→ Work to be completed
For the entries that follow, produce an exact copy with no pictures in it.

Stored data entries:
Segment Open

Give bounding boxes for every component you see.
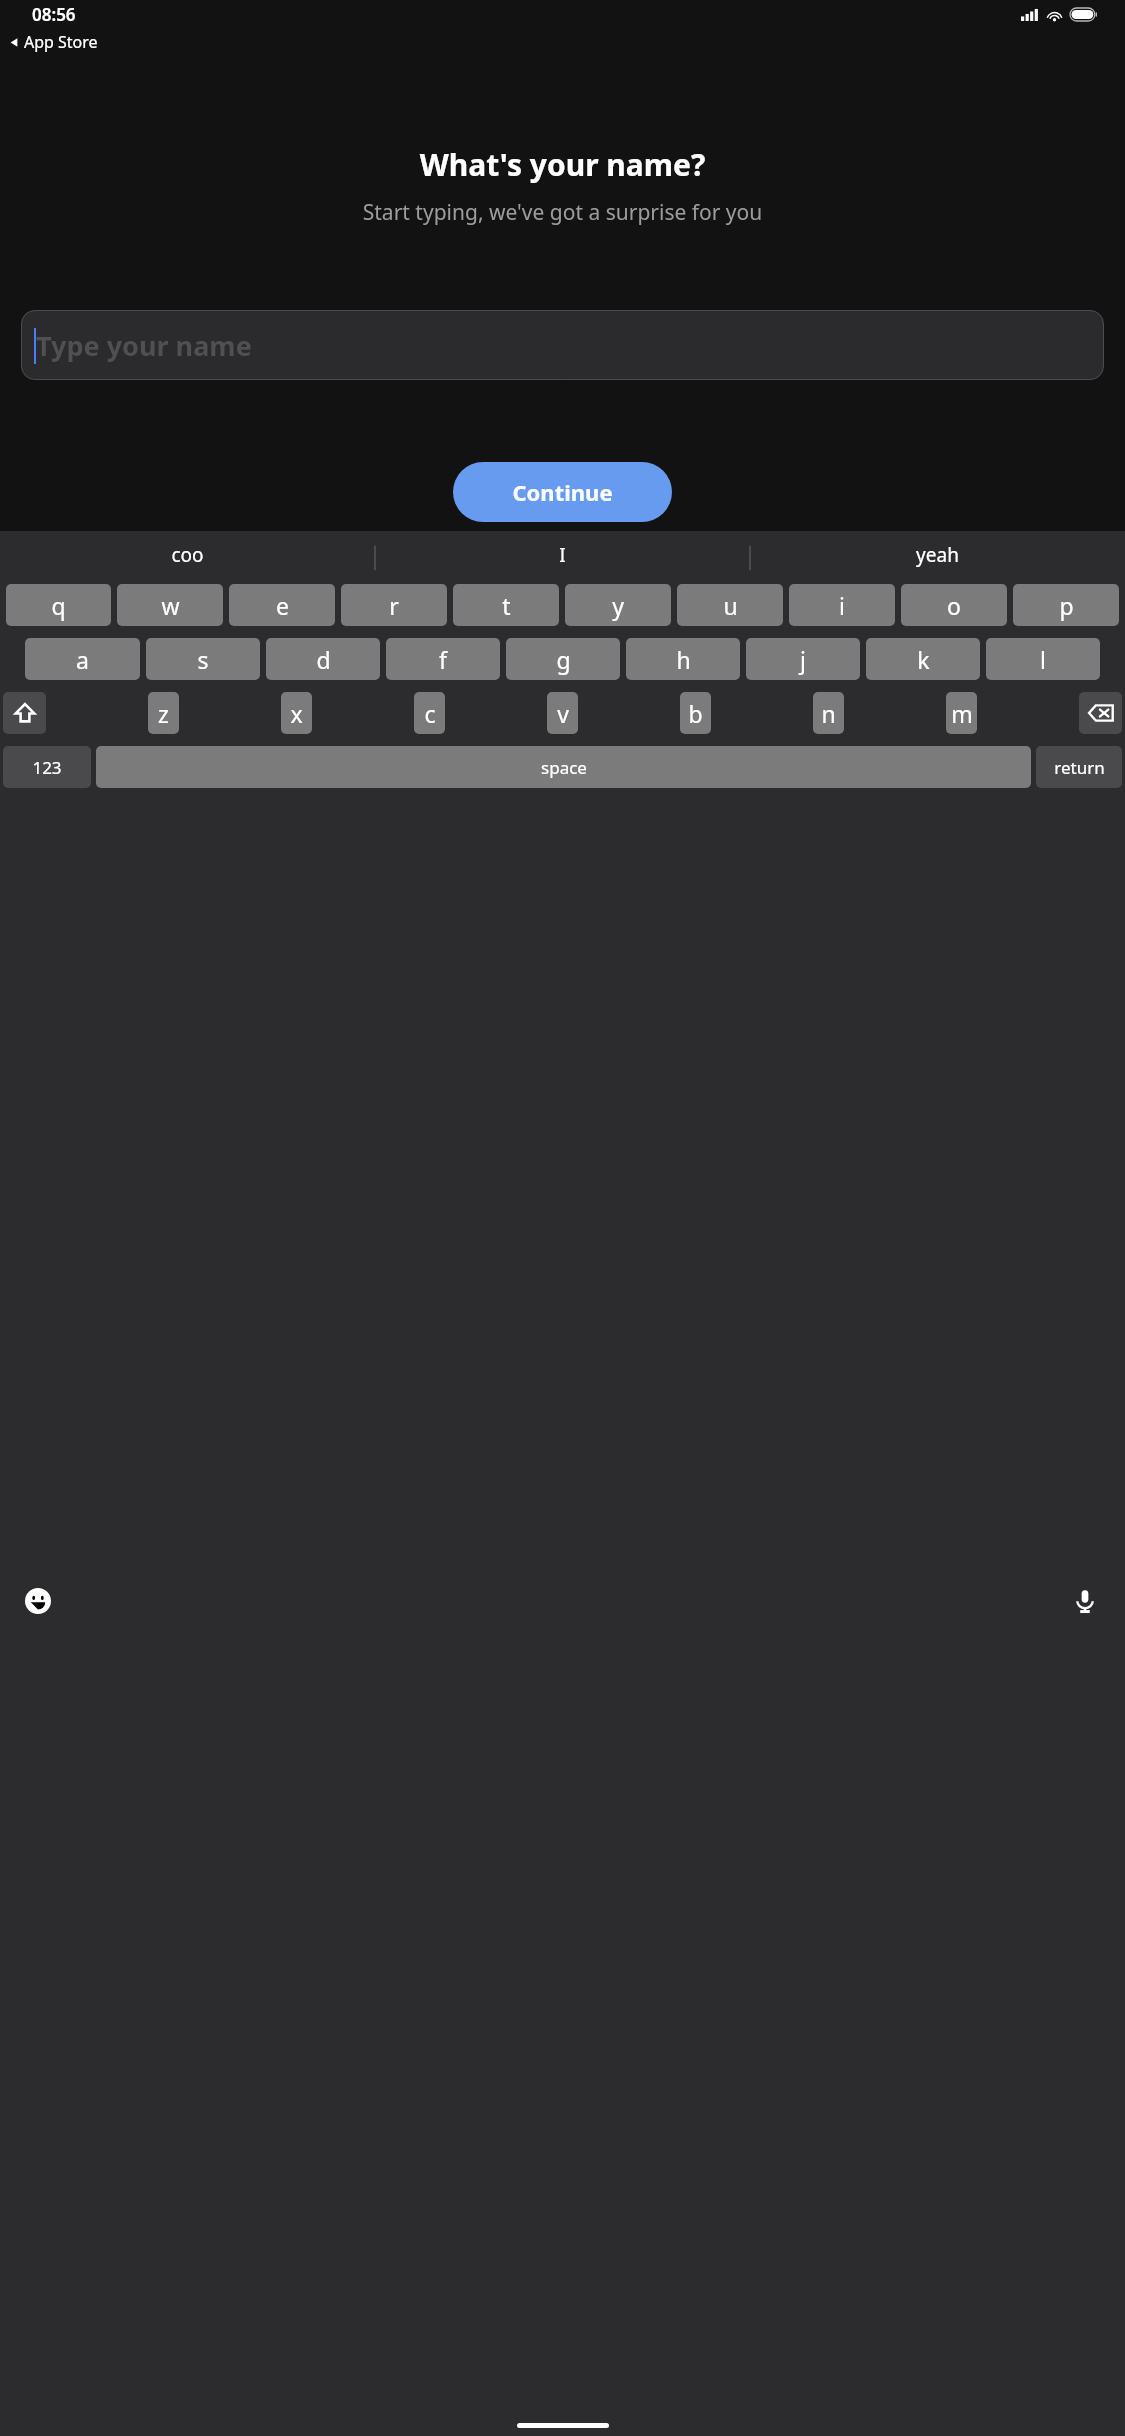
staticText: s	[197, 644, 209, 675]
button[interactable]: Emoji keyboard	[18, 1581, 58, 1621]
staticText: What's your name?	[0, 144, 1125, 185]
button[interactable]: l	[986, 638, 1100, 680]
button[interactable]: u	[677, 584, 783, 626]
button[interactable]: z	[148, 692, 179, 734]
button[interactable]: g	[506, 638, 620, 680]
staticText: y	[612, 590, 624, 621]
staticText: Start typing, we've got a surprise for y…	[0, 198, 1125, 227]
staticText: i	[839, 590, 845, 621]
staticText: t	[502, 590, 511, 621]
staticText: 08:56	[32, 3, 76, 26]
button[interactable]: Continue	[453, 462, 672, 522]
staticText: return	[1054, 756, 1105, 779]
staticText: d	[316, 644, 331, 675]
staticText: m	[951, 698, 973, 729]
staticText: z	[158, 698, 169, 729]
staticText: r	[389, 590, 399, 621]
button[interactable]: yeah	[750, 531, 1125, 579]
button[interactable]: n	[813, 692, 844, 734]
button[interactable]: return	[1036, 746, 1122, 788]
staticText: f	[439, 644, 447, 675]
staticText: n	[821, 698, 836, 729]
button[interactable]: j	[746, 638, 860, 680]
button[interactable]: h	[626, 638, 740, 680]
button[interactable]: b	[680, 692, 711, 734]
staticText: Type your name	[36, 327, 252, 364]
button[interactable]: m	[946, 692, 977, 734]
staticText: w	[161, 590, 180, 621]
button[interactable]: Type your name	[21, 310, 1104, 380]
button[interactable]: q	[6, 584, 111, 626]
staticText: q	[51, 590, 66, 621]
staticText: c	[424, 698, 436, 729]
button[interactable]: Shift	[3, 692, 46, 734]
staticText: k	[917, 644, 930, 675]
button[interactable]: 123	[3, 746, 91, 788]
staticText: x	[290, 698, 303, 729]
button[interactable]: e	[229, 584, 335, 626]
button[interactable]: f	[386, 638, 500, 680]
button[interactable]: y	[565, 584, 671, 626]
staticText: Continue	[512, 477, 613, 507]
staticText: u	[723, 590, 738, 621]
staticText: o	[947, 590, 961, 621]
staticText: App Store	[24, 31, 98, 53]
button[interactable]: p	[1013, 584, 1119, 626]
staticText: j	[800, 644, 806, 675]
button[interactable]: t	[453, 584, 559, 626]
button[interactable]: Backspace	[1079, 692, 1122, 734]
staticText: v	[557, 698, 569, 729]
button[interactable]: v	[547, 692, 578, 734]
staticText: 123	[32, 756, 62, 779]
button[interactable]: i	[789, 584, 895, 626]
button[interactable]: w	[117, 584, 223, 626]
button[interactable]: k	[866, 638, 980, 680]
button[interactable]: a	[25, 638, 140, 680]
staticText: coo	[171, 542, 204, 568]
staticText: a	[76, 644, 89, 675]
staticText: space	[541, 756, 587, 779]
button[interactable]: I	[375, 531, 750, 579]
staticText: p	[1059, 590, 1074, 621]
button[interactable]: c	[414, 692, 445, 734]
button[interactable]: r	[341, 584, 447, 626]
staticText: g	[556, 644, 571, 675]
button[interactable]: coo	[0, 531, 375, 579]
staticText: b	[688, 698, 703, 729]
button[interactable]: App Store	[8, 29, 98, 55]
staticText: I	[559, 542, 566, 568]
button[interactable]: Dictation	[1065, 1581, 1105, 1621]
staticText: h	[676, 644, 691, 675]
staticText: yeah	[916, 542, 959, 568]
button[interactable]: space	[96, 746, 1031, 788]
button[interactable]: x	[281, 692, 312, 734]
staticText: l	[1040, 644, 1046, 675]
staticText: e	[276, 590, 289, 621]
button[interactable]: d	[266, 638, 380, 680]
button[interactable]: o	[901, 584, 1007, 626]
button[interactable]: s	[146, 638, 260, 680]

Segment Closed

→ Task result
Give bounding boxes for every component you see.
staticText: s	[197, 644, 209, 675]
button[interactable]: Emoji keyboard	[18, 1581, 58, 1621]
staticText: What's your name?	[0, 144, 1125, 185]
button[interactable]: l	[986, 638, 1100, 680]
button[interactable]: u	[677, 584, 783, 626]
button[interactable]: z	[148, 692, 179, 734]
button[interactable]: g	[506, 638, 620, 680]
staticText: y	[612, 590, 624, 621]
staticText: Start typing, we've got a surprise for y…	[0, 198, 1125, 227]
staticText: i	[839, 590, 845, 621]
staticText: t	[502, 590, 511, 621]
staticText: 08:56	[32, 3, 76, 26]
button[interactable]: Continue	[453, 462, 672, 522]
staticText: return	[1054, 756, 1105, 779]
staticText: d	[316, 644, 331, 675]
staticText: m	[951, 698, 973, 729]
staticText: z	[158, 698, 169, 729]
staticText: r	[389, 590, 399, 621]
button[interactable]: yeah	[750, 531, 1125, 579]
button[interactable]: n	[813, 692, 844, 734]
button[interactable]: return	[1036, 746, 1122, 788]
staticText: f	[439, 644, 447, 675]
staticText: n	[821, 698, 836, 729]
button[interactable]: j	[746, 638, 860, 680]
button[interactable]: h	[626, 638, 740, 680]
button[interactable]: b	[680, 692, 711, 734]
staticText: Type your name	[36, 327, 252, 364]
button[interactable]: m	[946, 692, 977, 734]
staticText: w	[161, 590, 180, 621]
button[interactable]: Type your name	[21, 310, 1104, 380]
button[interactable]: q	[6, 584, 111, 626]
staticText: q	[51, 590, 66, 621]
staticText: c	[424, 698, 436, 729]
button[interactable]: Shift	[3, 692, 46, 734]
staticText: k	[917, 644, 930, 675]
button[interactable]: 123	[3, 746, 91, 788]
staticText: x	[290, 698, 303, 729]
button[interactable]: e	[229, 584, 335, 626]
button[interactable]: f	[386, 638, 500, 680]
button[interactable]: y	[565, 584, 671, 626]
staticText: Continue	[512, 477, 613, 507]
staticText: u	[723, 590, 738, 621]
staticText: o	[947, 590, 961, 621]
staticText: App Store	[24, 31, 98, 53]
button[interactable]: p	[1013, 584, 1119, 626]
staticText: j	[800, 644, 806, 675]
button[interactable]: t	[453, 584, 559, 626]
button[interactable]: Backspace	[1079, 692, 1122, 734]
staticText: v	[557, 698, 569, 729]
button[interactable]: v	[547, 692, 578, 734]
staticText: 123	[32, 756, 62, 779]
button[interactable]: i	[789, 584, 895, 626]
button[interactable]: w	[117, 584, 223, 626]
button[interactable]: k	[866, 638, 980, 680]
button[interactable]: a	[25, 638, 140, 680]
staticText: coo	[171, 542, 204, 568]
staticText: a	[76, 644, 89, 675]
staticText: space	[541, 756, 587, 779]
button[interactable]: I	[375, 531, 750, 579]
staticText: p	[1059, 590, 1074, 621]
button[interactable]: c	[414, 692, 445, 734]
button[interactable]: r	[341, 584, 447, 626]
staticText: g	[556, 644, 571, 675]
button[interactable]: coo	[0, 531, 375, 579]
staticText: b	[688, 698, 703, 729]
button[interactable]: App Store	[8, 29, 98, 55]
staticText: I	[559, 542, 566, 568]
button[interactable]: Dictation	[1065, 1581, 1105, 1621]
staticText: h	[676, 644, 691, 675]
staticText: yeah	[916, 542, 959, 568]
button[interactable]: space	[96, 746, 1031, 788]
button[interactable]: x	[281, 692, 312, 734]
staticText: l	[1040, 644, 1046, 675]
staticText: e	[276, 590, 289, 621]
button[interactable]: d	[266, 638, 380, 680]
button[interactable]: o	[901, 584, 1007, 626]
button[interactable]: s	[146, 638, 260, 680]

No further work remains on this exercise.